Love meets technology with a dash of quirk in this collection of highly original short stories
An aspiring actress meets an Icelandic Yak farmer on a matchmaking Web site. An online forum for cancer support turns into a love triangle for an English professor, a Canadian fisherman, and an elementary school teacher living in Japan. A deer and a polar bear flirt via Skype. In The Hypothetical Girl a menagerie of characters graze and jockey, play and hook up in the online dating world with mixed and sometimes dark results. Flirting and communicating in chat rooms, through texts, e-mails, and IMs, they grope their way through a virtual maze of potential mates, falling in and out of what they think and hope may be true love.
With levity and high style, Cohen takes her readers into a world where screen and keyboard meet the heart, with consequences that range from wonderful to weird. The Hypothetical Girl captures all the mystery, misery, and magic of the eternal search for human connection.
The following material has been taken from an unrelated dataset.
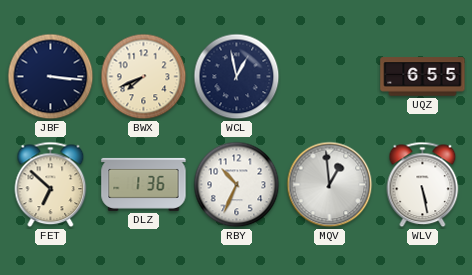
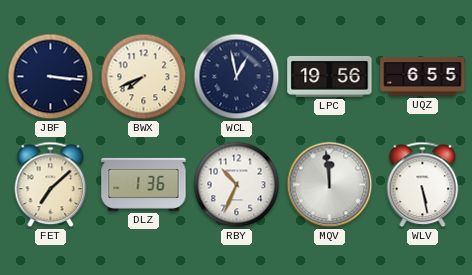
LPC: none -> 19:56
FET: 6:52 -> 7:08
MQV: 12:59 -> 11:59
Through the "tangle of wires and laser signals" of the Internet, the characters in this first collection of stories from Cohen, author of the memoir The Family on Beartown Road, explore the frontiers of online romance, "where no human foot could tread." In "Death by Free Verse," Myra, a poet, engages in an e-mail flirtation written in limericks with a world-traveling man until she breaks form with a free verse love poem that is met with a mysterious silence. A wealthy 31-year-old Icelandic yak farmer and a 23-year-old model and aspiring poet meet on Catch.com, in "People Who Live Far, Far Away," only to discover each has something to hide. And in the title story, a woman believes she is vanishing after a man online tells her she's hypothetical. With desperation or ambivalence, obsession or just plain hope, Cohen's characters navigate the mysterious etiquette of digital-age romance, often getting lost in the fever of a potential idyllic relationship that falters by the first date. Though many of these stories parallel each other and occasionally slip into bitter, cynical narratives, Cohen is at her best when she departs from conventional romantic comedy plots and explores what we think about when we anticipate love.